Berlin. . Die Arbeitsagenturen haben vor allem im Pflegebereich nichts dagegen, Fachkräfte aus Südeuropa anzuwerben. Aber es gibt auch kritische Stimmen, die für Qualifizierung eigener Arbeitnehmer plädieren.
Essens Arbeiterwohlfahrt hat keine Personalsorgen in ihren Pflegeheimen. „Wir suchen niemanden“, sagt Referatsleiter Karlheinz Dieler. Einen Fachkräftemangel in Zukunft schließt er aber nicht aus. Weil die AWO gute Erfahrungen mit Migranten gemacht habe, wären ausländische Pfleger mit Deutschkenntnissen willkommen.
Wenn es nach der Arbeitsagentur geht, könnten Pfleger aus Portugal kommen. „Dort gibt es ein großes Interesse von Pflegekräften, in Deutschland zu arbeiten“, sagte die Direktorin der zur BA gehörenden Zentralen Auslands- und Fachvermittlung, Monika Varnhagen. „Hier finden wir unter Umständen Fachkräfte für deutsche Krankenhäuser und Pflegeheime.“
Zahl der Pflegefälle steigt rasant
Noch vor kurzem galten Osteuropäer als Rettungsanker für das Betreuungswesen, nun womöglich also Pfleger aus Portugal. Der Bedarf an professioneller Hilfe wird in Deutschland immer größer. Bis 2030 könnte die Zahl der Pflegefälle von 2,4 auf 3,4 Millionen steigen. Das Statistische Bundesamt warnt vor 152 000 fehlenden Pflegekräften im Jahr 2025.

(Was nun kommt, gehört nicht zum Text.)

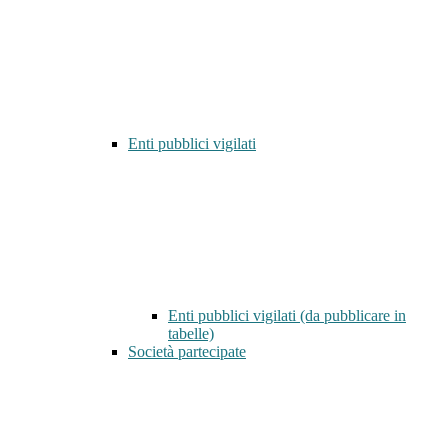
Enti pubblici vigilati
Enti pubblici vigilati (da pubblicare in
tabelle)
Società partecipate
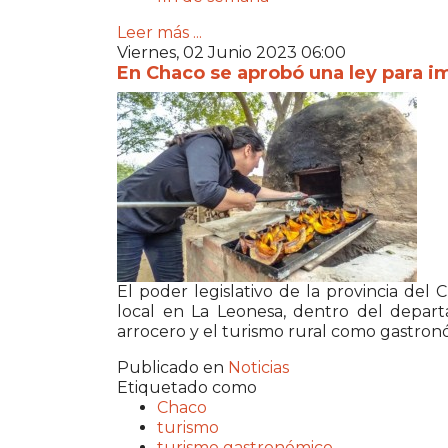
Leer más ...
Viernes, 02 Junio 2023 06:00
En Chaco se aprobó una ley para i
El poder legislativo de la provincia de
local en La Leonesa, dentro del depar
arrocero y el turismo rural como gastron
Publicado en
Noticias
Etiquetado como
Chaco
turismo
turismo gastronómico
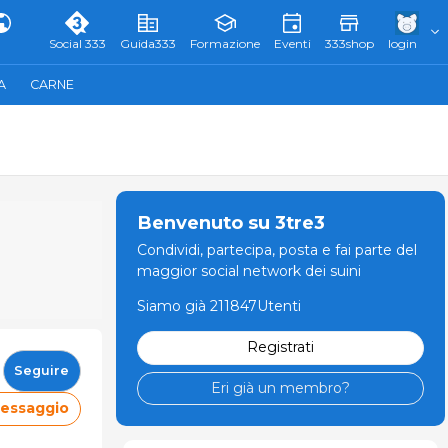
Social 333
Guida333
Formazione
Eventi
333shop
login
A
CARNE
Benvenuto su 3tre3
Condividi, partecipa, posta e fai parte del
maggior social network dei suini
Siamo già 211847Utenti
Registrati
Seguire
Eri già un membro?
messaggio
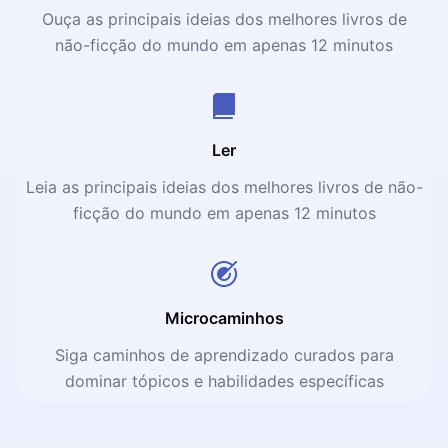
Ouça as principais ideias dos melhores livros de
não-ficção do mundo em apenas 12 minutos
Ler
Leia as principais ideias dos melhores livros de não-
ficção do mundo em apenas 12 minutos
Microcaminhos
Siga caminhos de aprendizado curados para
dominar tópicos e habilidades específicas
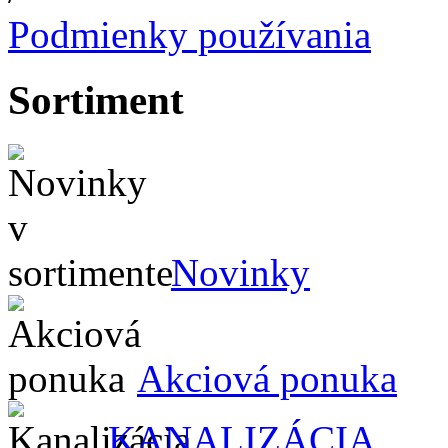
Podmienky používania
Sortiment
Novinky
Akciová ponuka
KANALIZÁCIA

Trotz Engpässen ist der Einsatz von ausländischen Pflegekräften umstritten. Die Befürworter sagen, dass es ohne sie nicht gehe, die Gegner warnen vor Dumpingpflege. So steht Pflegeratspräsident Andreas Westerfellhaus mit seiner Kritik am Abwerben von Pflegern aus dem Ausland nicht alleine da. Zunächst einmal solle man für mehr heimisches Personal sorgen, findet CDU-Pflegeexperte Willi Zylajew.
Sprache ist wichtig
Alle sind sich einig: Wer als Pfleger nach Deutschland kommt, sollte die Sprache beherrschen. Die größte Hürde bei der Vermittlung seien die fehlenden Sprachkenntnisse, sagte Varnhagen mit Blick auf Tausende arbeitslose Ingenieure und IT-Experten aus Spanien. Sie appellierte an die Arbeitgeber, auch Leute mit weniger guten Deutschkenntnissen einzustellen.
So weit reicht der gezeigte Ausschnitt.